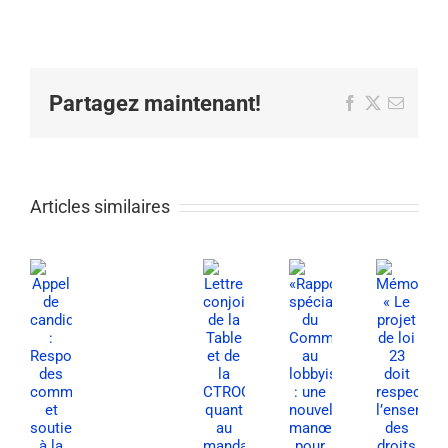
Partagez maintenant!
Facebook
X
Email
Articles similaires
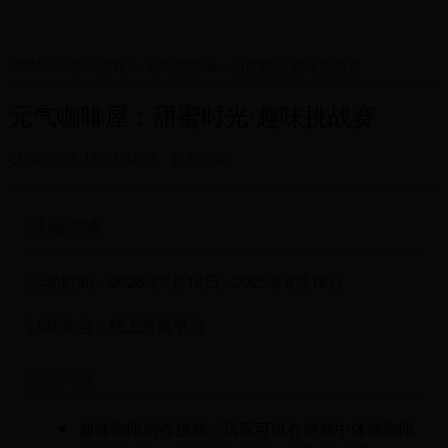
HOME
>
职业攻略
>
元气咖啡屋：甜蜜时光·趣味挑战赛
元气咖啡屋：甜蜜时光·趣味挑战赛
2025-05-16 23:04:15
职业攻略
活动详情
活动时间：2025年5月16日 - 2025年6月16日
活动地点：线上游戏平台
活动亮点
趣味咖啡制作挑战：玩家可以在游戏中体验咖啡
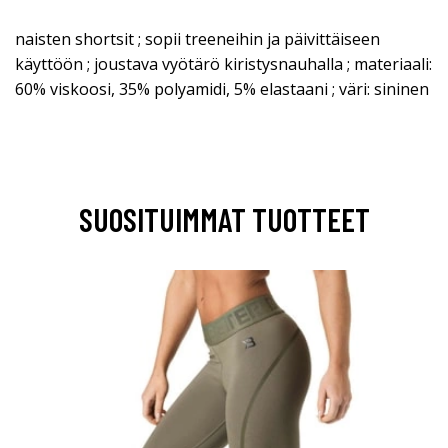
naisten shortsit ; sopii treeneihin ja päivittäiseen
käyttöön ; joustava vyötärö kiristysnauhalla ; materiaali:
60% viskoosi, 35% polyamidi, 5% elastaani ; väri: sininen
SUOSITUIMMAT TUOTTEET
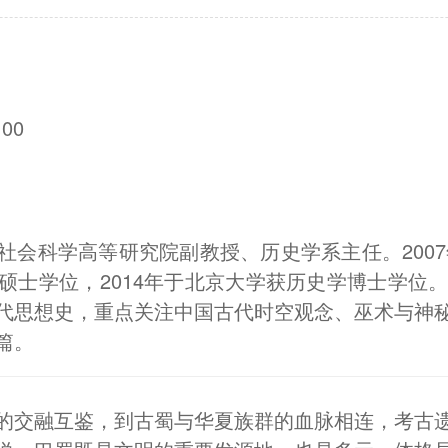
00
会科学高等研究院副教授、历史学系主任。2007
硕士学位，2014年于北京大学获历史学博士学位
代思想史，重点关注中国古代时空观念、巫术与神
篇。
的交融互鉴，到古蜀与华夏族群的血脉相连，考古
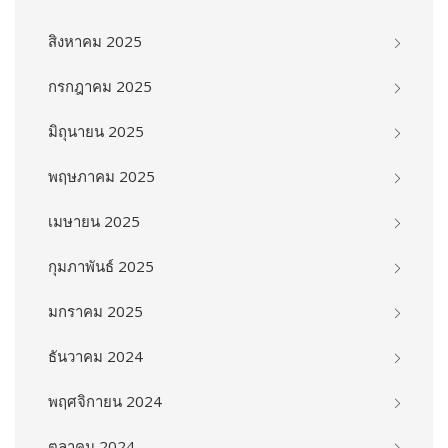
สิงหาคม 2025
กรกฎาคม 2025
มิถุนายน 2025
พฤษภาคม 2025
เมษายน 2025
กุมภาพันธ์ 2025
มกราคม 2025
ธันวาคม 2024
พฤศจิกายน 2024
ตุลาคม 2024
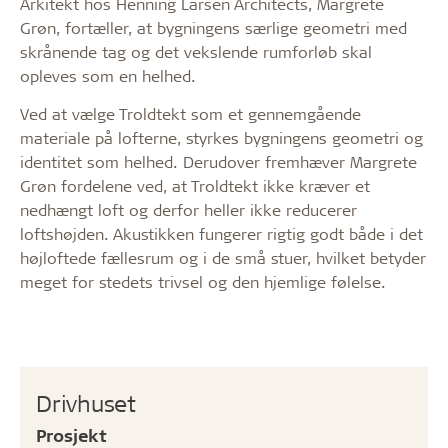
Arkitekt hos Henning Larsen Architects, Margrete
Grøn, fortæller, at bygningens særlige geometri med
skrånende tag og det vekslende rumforløb skal
opleves som en helhed.
Ved at vælge Troldtekt som et gennemgående
materiale på lofterne, styrkes bygningens geometri og
identitet som helhed. Derudover fremhæver Margrete
Grøn fordelene ved, at Troldtekt ikke kræver et
nedhængt loft og derfor heller ikke reducerer
loftshøjden. Akustikken fungerer rigtig godt både i det
højloftede fællesrum og i de små stuer, hvilket betyder
meget for stedets trivsel og den hjemlige følelse.
Drivhuset
Prosjekt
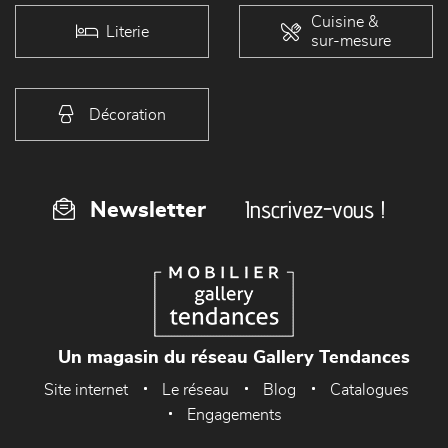
Cuisine &
Literie
sur-mesure
Décoration
Inscrivez-vous !
Newsletter
Un magasin du réseau Gallery Tendances
Site internet
Le réseau
Blog
Catalogues
Engagements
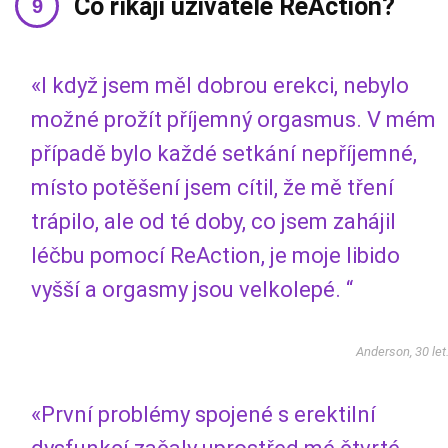
Co říkají uživatelé ReAction?
«I když jsem měl dobrou erekci, nebylo
možné prožít příjemný orgasmus. V mém
případě bylo každé setkání nepříjemné,
místo potěšení jsem cítil, že mě tření
trápilo, ale od té doby, co jsem zahájil
léčbu pomocí ReAction, je moje libido
vyšší a orgasmy jsou velkolepé. “
Anderson, 30 let
«První problémy spojené s erektilní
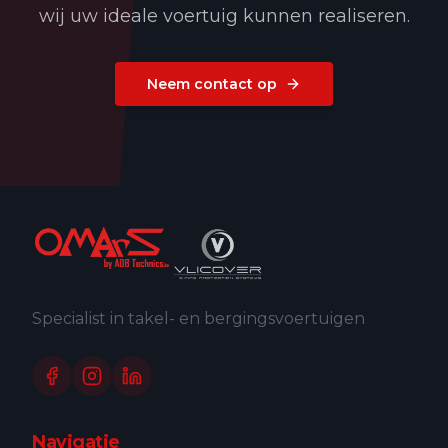
wij uw ideale voertuig kunnen realiseren.
Neem contact op
Specialist in takel- en bergingsvoertuigen
Navigatie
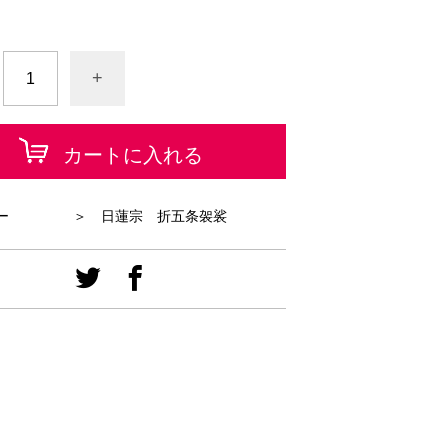
+
カートに入れる
ー
＞ 日蓮宗 折五条袈裟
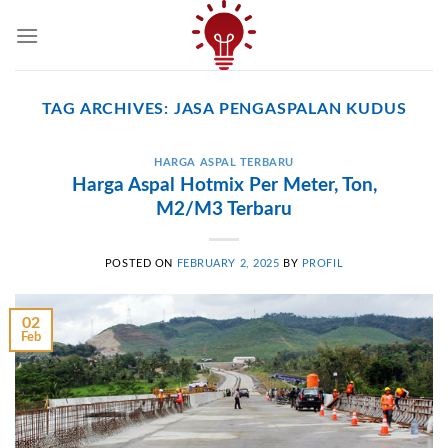
Skip
to
content
TAG ARCHIVES:
JASA PENGASPALAN KUDUS
HARGA ASPAL TERBARU
Harga Aspal Hotmix Per Meter, Ton,
M2/M3 Terbaru
POSTED ON
FEBRUARY 2, 2025
BY
PROFIL
02
Feb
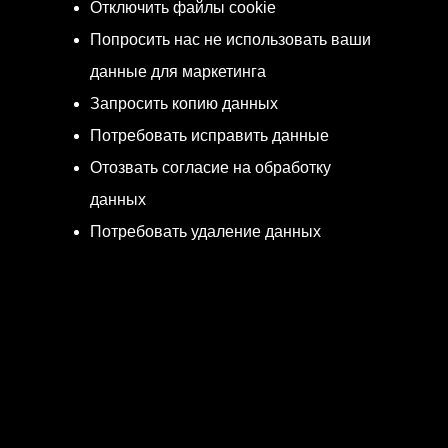
Отключить файлы cookie
Попросить нас не использовать ваши
данные для маркетинга
Запросить копию данных
Потребовать исправить данные
Отозвать согласие на обработку
данных
Потребовать удаление данных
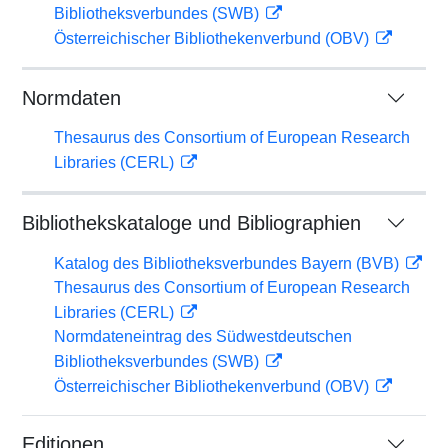
Bibliotheksverbundes (SWB)
Österreichischer Bibliothekenverbund (OBV)
Normdaten
Thesaurus des Consortium of European Research
Libraries (CERL)
Bibliothekskataloge und Bibliographien
Katalog des Bibliotheksverbundes Bayern (BVB)
Thesaurus des Consortium of European Research
Libraries (CERL)
Normdateneintrag des Südwestdeutschen
Bibliotheksverbundes (SWB)
Österreichischer Bibliothekenverbund (OBV)
Editionen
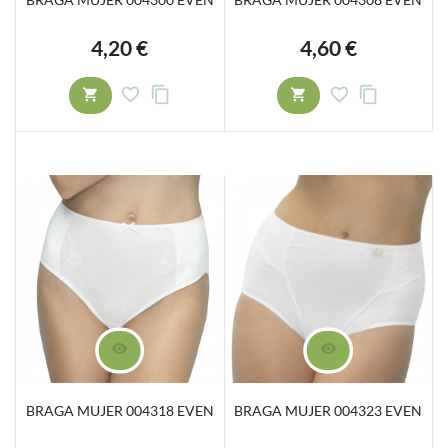
4,20 €
4,60 €
Precio
Precio
BRAGA MUJER 004318 EVEN
BRAGA MUJER 004323 EVEN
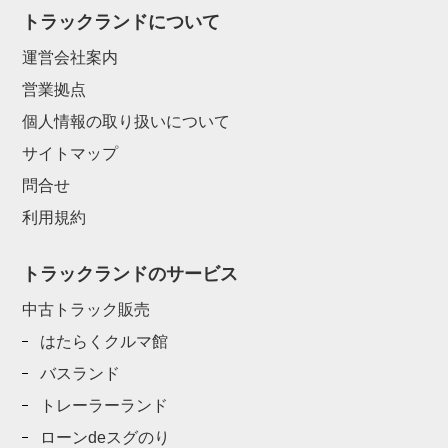
トラックランドについて
運営会社案内
営業拠点
個人情報の取り扱いについて
サイトマップ
問合せ
利用規約
トラックランドのサービス
中古トラック販売
はたらくクルマ館
バスランド
トレーラーランド
ローンdeスグのり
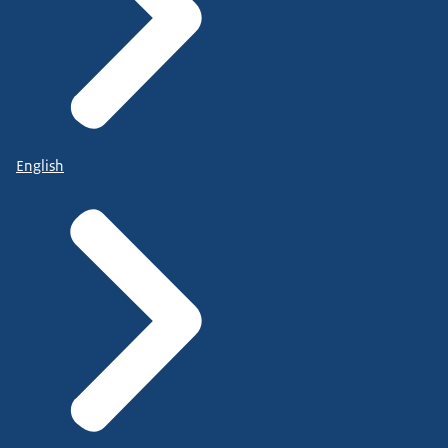
English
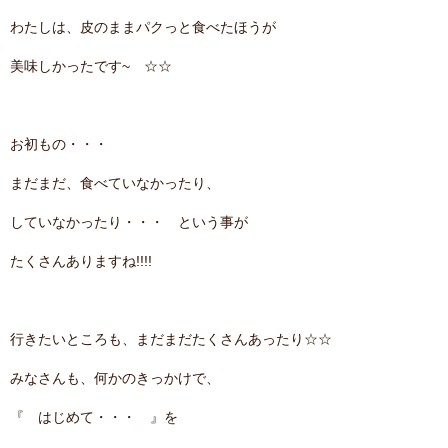
わたしは、皮のままパクっと食べたほうが
美味しかったです~ ☆☆
お初もの・・・
まだまだ、食べていなかったり、
していなかったり・・・ という事が
たくさんありますね!!!!
行きたいところも、まだまだたくさんあったり☆☆
みなさんも、何かのきっかけで、
『 はじめて・・・ 』を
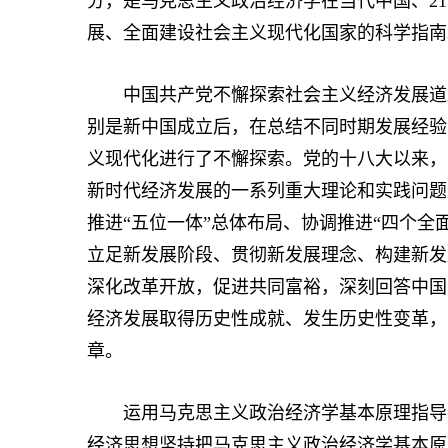
分，是马克思主义政治经济学在当代中国、2
展、全面建设社会主义现代化国家的科学指南
中国共产党不懈探索社会主义经济发展道路
别是新中国成立后，在总结不同时期发展经验
义现代化进行了不懈探索。党的十八大以来，
新时代经济发展的一系列重大理论和实践问题
推进“五位一体”总体布局、协调推进“四个全
立足新发展阶段、贯彻新发展理念、构建新发
深化改革开放，促进共同富裕，深刻回答中国
经济发展取得历史性成就、发生历史性变革，
章。
运用马克思主义政治经济学基本原理指导新
经济思想坚持把马克思主义政治经济学基本原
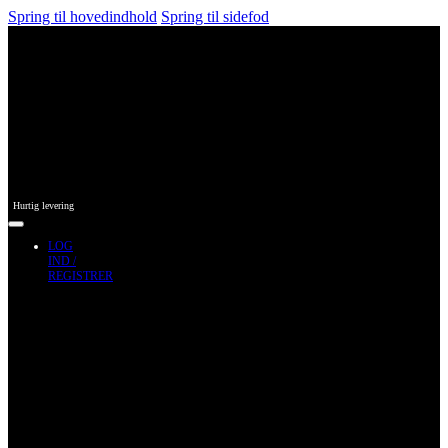
Spring til hovedindhold
Spring til sidefod
Hurtig levering
LOG
IND /
REGISTRER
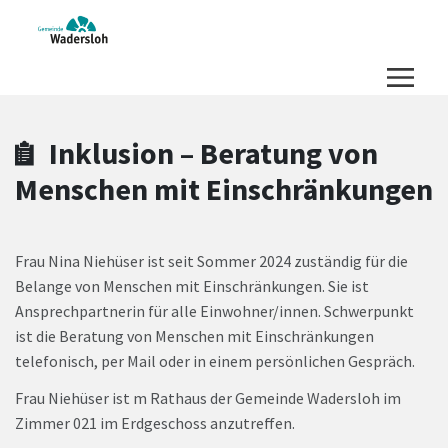
Zum Hauptinhalt springen
Zum Header
Zum Hauptinhalt
Zum Footer
Inklusion – Beratung von
Menschen mit Einschränkungen
Frau Nina Niehüser ist seit Sommer 2024 zuständig für die
Belange von Menschen mit Einschränkungen. Sie ist
Ansprechpartnerin für alle Einwohner/innen. Schwerpunkt
ist
die Beratung von Menschen mit Einschränkungen
telefonisch, per Mail oder in einem persönlichen Gespräch.
Frau Niehüser ist m Rathaus der Gemeinde Wadersloh im
Zimmer 021 im Erdgeschoss anzutreffen.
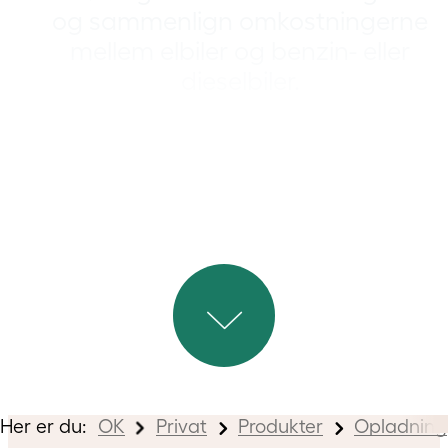
og sammenlign omkostningerne
mellem elbiler og benzin- eller
dieselbiler.
Her er du:
OK
Privat
Produkter
Opladning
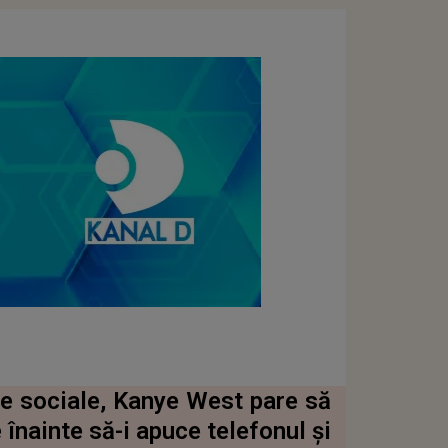
ele sociale, Kanye West pare să
înainte să-i apuce telefonul și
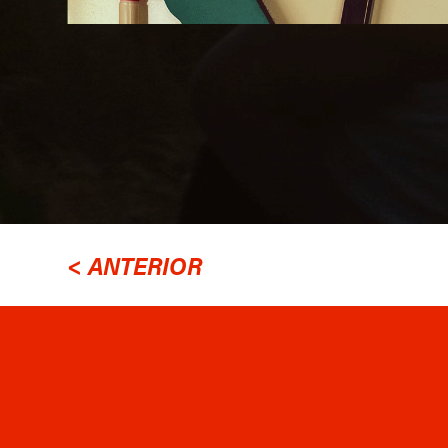
< ANTERIOR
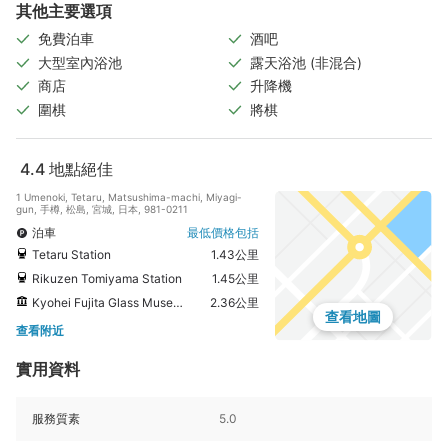
其他主要選項
免費泊車
酒吧
大型室內浴池
露天浴池 (非混合)
商店
升降機
圍棋
將棋
4.4
地點絕佳
1 Umenoki, Tetaru, Matsushima-machi, Miyagi-
gun, 手樽, 松島, 宮城, 日本, 981-0211
泊車
最低價格包括
Tetaru Station
1.43公里
Rikuzen Tomiyama Station
1.45公里
Kyohei Fujita Glass Museum
2.36公里
查看地圖
查看附近
實用資料
服務質素
5.0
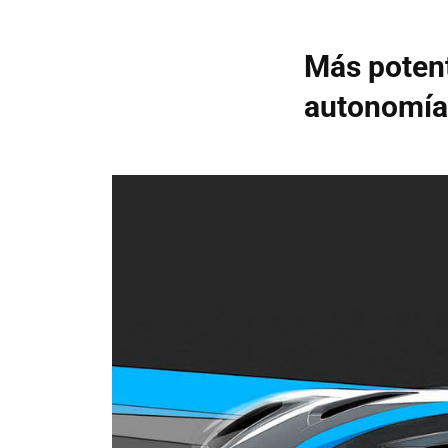
Más potent
autonomía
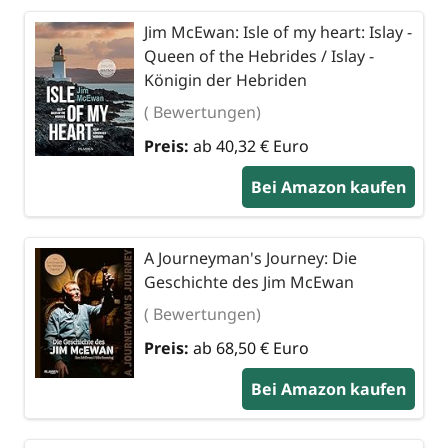
Jim McEwan: Isle of my heart: Islay -
Queen of the Hebrides / Islay -
Königin der Hebriden
( Bewertungen)
Preis:
ab 40,32 € Euro
Bei Amazon kaufen
A Journeyman's Journey: Die
Geschichte des Jim McEwan
( Bewertungen)
Preis:
ab 68,50 € Euro
Bei Amazon kaufen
______________________________
** What to do **
Copy each line above that contains the word "данных".

** Result for this task **
Запросить копию данных
данных
Потребовать удаление данных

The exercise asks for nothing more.